* Your goal
While reading through the material below, copy each line that holds the word "change".

* Dataset entries
_____

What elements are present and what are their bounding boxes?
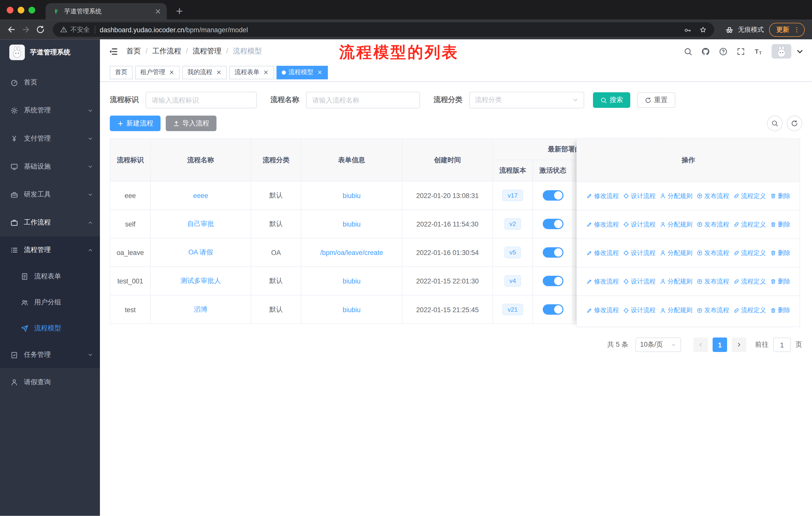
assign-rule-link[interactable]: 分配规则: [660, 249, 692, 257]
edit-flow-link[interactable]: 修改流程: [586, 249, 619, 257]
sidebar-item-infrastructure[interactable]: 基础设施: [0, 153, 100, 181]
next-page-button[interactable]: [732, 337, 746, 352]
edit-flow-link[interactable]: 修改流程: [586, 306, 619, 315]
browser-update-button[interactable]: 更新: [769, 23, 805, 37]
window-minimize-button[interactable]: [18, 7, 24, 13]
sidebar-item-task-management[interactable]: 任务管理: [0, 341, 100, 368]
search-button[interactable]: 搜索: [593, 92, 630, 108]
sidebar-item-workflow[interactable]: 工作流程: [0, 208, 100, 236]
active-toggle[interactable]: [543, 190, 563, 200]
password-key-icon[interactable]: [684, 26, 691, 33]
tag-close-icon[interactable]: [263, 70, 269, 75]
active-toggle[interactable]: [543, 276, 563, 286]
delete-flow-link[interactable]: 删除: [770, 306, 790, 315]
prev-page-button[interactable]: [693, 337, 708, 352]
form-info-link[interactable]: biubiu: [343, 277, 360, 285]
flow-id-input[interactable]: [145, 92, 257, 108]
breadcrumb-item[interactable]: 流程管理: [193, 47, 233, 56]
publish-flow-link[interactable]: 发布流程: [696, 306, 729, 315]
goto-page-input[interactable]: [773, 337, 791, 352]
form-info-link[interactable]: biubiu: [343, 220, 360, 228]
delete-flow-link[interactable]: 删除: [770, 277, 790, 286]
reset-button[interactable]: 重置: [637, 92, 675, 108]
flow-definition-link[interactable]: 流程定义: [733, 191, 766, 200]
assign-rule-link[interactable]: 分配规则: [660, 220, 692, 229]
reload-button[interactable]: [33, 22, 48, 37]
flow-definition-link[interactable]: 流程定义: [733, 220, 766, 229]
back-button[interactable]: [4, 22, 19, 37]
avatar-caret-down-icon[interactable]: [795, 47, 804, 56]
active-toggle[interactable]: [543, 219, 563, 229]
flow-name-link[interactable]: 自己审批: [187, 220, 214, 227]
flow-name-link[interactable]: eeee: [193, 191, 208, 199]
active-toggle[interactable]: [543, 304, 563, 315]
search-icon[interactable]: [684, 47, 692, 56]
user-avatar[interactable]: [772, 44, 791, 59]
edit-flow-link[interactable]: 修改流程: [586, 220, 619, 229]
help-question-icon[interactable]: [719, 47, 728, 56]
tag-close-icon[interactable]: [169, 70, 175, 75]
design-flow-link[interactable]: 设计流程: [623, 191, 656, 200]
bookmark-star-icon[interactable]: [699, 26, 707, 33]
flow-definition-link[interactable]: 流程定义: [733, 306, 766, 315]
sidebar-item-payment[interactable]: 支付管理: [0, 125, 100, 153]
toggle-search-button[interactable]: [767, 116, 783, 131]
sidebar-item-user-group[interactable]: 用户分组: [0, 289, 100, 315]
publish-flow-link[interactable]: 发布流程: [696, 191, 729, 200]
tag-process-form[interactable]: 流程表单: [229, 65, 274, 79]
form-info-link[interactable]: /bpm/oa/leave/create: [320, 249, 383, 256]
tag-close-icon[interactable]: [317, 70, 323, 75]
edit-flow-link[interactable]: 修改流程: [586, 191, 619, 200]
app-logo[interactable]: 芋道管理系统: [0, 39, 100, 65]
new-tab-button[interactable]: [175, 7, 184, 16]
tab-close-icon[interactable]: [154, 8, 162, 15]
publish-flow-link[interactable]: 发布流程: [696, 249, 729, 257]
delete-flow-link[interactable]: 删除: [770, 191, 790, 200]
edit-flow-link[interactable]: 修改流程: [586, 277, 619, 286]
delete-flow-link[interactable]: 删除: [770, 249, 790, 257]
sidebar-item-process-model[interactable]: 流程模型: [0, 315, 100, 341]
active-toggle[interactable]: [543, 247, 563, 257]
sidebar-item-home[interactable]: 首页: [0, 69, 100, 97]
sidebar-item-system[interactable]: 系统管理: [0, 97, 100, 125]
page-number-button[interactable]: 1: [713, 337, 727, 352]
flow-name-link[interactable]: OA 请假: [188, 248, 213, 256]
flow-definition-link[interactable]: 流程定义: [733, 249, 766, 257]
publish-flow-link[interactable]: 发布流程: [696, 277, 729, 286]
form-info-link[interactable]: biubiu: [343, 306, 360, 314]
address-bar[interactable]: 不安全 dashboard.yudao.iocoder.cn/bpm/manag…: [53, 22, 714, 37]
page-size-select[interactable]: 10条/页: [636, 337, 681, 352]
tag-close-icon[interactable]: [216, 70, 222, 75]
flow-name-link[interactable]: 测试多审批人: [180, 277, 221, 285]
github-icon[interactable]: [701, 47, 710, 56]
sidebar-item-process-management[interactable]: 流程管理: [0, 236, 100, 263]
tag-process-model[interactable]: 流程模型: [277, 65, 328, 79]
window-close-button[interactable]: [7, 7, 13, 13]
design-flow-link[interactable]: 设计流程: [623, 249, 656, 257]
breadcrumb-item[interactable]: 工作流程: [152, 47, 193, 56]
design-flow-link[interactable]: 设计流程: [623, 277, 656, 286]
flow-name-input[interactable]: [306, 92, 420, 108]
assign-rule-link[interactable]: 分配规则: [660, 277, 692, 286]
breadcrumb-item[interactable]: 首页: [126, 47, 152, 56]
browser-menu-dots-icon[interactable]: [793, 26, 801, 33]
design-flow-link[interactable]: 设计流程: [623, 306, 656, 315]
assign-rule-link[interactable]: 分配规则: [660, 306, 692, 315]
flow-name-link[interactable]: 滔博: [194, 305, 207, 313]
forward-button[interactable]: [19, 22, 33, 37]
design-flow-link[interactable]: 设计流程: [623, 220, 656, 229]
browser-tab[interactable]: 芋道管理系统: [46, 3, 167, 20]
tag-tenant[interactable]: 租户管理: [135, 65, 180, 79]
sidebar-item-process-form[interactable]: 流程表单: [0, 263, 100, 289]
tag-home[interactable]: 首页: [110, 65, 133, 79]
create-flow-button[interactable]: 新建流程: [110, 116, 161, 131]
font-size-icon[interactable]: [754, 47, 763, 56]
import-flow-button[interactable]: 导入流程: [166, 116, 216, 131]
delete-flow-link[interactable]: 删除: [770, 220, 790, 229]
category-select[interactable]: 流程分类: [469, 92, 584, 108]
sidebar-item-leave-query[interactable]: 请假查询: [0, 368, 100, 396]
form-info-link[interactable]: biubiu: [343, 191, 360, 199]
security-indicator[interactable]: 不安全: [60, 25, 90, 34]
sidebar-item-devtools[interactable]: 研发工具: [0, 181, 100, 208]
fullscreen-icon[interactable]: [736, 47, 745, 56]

_____

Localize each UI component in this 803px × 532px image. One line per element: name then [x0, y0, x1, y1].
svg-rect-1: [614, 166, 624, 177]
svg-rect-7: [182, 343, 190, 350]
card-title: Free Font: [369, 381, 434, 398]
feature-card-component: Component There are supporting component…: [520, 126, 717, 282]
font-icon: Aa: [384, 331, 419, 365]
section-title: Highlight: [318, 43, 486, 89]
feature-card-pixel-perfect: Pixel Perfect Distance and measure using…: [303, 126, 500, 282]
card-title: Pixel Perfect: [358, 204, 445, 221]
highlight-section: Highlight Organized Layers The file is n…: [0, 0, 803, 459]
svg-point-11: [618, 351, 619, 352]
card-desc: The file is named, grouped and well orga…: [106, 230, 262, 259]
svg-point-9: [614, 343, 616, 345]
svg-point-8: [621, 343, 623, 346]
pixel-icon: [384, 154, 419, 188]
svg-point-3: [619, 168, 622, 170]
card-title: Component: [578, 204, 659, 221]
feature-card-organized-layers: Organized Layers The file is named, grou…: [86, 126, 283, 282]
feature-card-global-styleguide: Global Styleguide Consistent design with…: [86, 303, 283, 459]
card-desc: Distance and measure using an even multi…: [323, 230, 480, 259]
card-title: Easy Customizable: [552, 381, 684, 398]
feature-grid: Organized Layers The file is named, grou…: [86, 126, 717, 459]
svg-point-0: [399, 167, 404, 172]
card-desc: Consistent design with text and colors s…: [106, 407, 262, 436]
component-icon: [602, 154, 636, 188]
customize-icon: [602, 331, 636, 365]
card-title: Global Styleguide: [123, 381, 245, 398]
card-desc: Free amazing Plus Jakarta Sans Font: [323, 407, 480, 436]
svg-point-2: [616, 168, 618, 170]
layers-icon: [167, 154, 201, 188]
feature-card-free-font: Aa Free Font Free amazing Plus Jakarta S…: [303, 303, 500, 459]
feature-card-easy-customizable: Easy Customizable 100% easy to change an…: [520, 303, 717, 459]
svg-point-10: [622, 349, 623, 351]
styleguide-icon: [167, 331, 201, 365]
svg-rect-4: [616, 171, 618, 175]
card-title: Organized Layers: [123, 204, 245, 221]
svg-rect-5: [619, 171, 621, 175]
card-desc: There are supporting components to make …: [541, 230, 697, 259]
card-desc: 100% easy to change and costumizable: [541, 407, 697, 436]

_____

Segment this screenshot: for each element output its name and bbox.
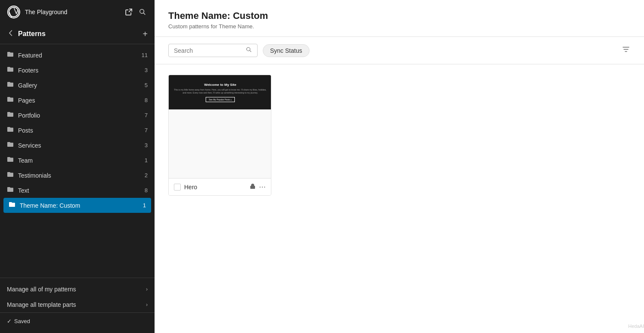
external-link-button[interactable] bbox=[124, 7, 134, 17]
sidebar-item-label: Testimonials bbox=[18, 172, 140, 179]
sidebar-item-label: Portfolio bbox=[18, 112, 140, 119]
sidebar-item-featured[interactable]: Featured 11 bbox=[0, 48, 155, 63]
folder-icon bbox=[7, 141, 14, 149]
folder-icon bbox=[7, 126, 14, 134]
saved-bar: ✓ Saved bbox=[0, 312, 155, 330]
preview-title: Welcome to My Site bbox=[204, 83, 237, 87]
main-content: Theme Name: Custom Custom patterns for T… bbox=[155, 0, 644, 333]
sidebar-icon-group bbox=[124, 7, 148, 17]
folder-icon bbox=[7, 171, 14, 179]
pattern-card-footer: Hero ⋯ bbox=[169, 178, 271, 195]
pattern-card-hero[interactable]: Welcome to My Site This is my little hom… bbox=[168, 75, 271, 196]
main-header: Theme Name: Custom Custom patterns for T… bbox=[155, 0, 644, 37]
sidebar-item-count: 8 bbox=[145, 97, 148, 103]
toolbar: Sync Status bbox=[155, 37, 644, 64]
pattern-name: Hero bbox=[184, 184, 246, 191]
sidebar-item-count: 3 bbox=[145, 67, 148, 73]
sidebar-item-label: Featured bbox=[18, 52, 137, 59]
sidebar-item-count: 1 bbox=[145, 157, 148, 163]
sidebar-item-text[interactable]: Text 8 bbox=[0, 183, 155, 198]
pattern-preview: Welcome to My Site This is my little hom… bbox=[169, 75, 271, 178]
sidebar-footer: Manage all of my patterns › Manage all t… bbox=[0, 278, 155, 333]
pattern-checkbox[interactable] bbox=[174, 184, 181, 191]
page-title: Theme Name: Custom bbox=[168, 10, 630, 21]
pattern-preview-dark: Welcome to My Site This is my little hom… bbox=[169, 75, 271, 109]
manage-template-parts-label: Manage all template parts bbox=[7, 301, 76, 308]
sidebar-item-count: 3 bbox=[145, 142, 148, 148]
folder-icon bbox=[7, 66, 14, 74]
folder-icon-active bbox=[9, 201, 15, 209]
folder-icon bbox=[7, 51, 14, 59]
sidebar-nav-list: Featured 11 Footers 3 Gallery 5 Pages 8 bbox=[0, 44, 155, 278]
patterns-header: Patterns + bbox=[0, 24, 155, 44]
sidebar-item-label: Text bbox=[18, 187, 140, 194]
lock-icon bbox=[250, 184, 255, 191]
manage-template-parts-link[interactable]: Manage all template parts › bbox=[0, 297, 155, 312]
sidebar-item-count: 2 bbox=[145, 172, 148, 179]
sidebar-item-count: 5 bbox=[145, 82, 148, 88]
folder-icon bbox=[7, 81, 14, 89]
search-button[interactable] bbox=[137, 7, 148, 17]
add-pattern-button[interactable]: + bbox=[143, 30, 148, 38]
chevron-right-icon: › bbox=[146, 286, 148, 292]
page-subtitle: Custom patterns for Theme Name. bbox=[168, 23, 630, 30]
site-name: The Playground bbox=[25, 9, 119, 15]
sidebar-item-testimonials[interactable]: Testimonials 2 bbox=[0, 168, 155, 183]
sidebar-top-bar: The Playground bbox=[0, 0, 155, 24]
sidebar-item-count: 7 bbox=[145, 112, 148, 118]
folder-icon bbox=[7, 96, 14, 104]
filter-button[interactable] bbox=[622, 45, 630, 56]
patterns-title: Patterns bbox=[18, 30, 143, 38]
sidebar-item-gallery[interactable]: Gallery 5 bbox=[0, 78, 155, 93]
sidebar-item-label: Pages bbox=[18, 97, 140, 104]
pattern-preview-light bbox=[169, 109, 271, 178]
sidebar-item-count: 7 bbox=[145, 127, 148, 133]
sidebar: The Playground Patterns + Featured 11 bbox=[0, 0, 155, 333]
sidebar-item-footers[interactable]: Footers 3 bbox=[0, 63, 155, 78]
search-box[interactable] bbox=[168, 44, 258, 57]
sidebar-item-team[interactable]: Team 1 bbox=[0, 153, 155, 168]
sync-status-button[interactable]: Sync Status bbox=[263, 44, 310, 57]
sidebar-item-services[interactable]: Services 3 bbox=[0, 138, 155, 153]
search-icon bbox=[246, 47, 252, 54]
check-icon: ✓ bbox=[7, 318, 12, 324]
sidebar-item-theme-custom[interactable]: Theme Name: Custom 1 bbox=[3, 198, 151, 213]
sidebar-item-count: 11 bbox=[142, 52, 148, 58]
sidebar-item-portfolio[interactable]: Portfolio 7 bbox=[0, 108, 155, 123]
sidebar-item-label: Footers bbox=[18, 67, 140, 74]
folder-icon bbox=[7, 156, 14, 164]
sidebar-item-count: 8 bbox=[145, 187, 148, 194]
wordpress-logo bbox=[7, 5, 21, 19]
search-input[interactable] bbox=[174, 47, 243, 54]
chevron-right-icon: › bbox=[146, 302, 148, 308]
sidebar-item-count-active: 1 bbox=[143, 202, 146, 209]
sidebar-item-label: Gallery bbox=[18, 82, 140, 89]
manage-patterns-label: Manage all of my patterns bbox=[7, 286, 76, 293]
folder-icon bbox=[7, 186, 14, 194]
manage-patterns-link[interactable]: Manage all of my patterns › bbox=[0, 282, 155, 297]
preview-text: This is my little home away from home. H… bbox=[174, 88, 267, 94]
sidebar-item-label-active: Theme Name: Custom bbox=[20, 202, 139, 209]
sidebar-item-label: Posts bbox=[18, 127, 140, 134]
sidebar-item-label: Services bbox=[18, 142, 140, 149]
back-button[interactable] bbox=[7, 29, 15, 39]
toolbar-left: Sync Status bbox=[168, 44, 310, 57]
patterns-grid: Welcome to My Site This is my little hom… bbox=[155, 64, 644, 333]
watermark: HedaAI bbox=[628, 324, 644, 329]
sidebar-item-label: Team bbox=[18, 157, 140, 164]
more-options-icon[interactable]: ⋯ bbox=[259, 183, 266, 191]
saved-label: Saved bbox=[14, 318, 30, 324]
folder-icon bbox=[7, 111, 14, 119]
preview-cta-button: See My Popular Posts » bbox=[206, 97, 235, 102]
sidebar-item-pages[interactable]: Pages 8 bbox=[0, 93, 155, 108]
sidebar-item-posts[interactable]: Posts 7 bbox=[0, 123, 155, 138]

_____

* Response to this task
feature-card-easy-customizable: Easy Customizable 100% easy to change an…: [520, 303, 717, 459]
card-desc: 100% easy to change and costumizable: [541, 407, 697, 436]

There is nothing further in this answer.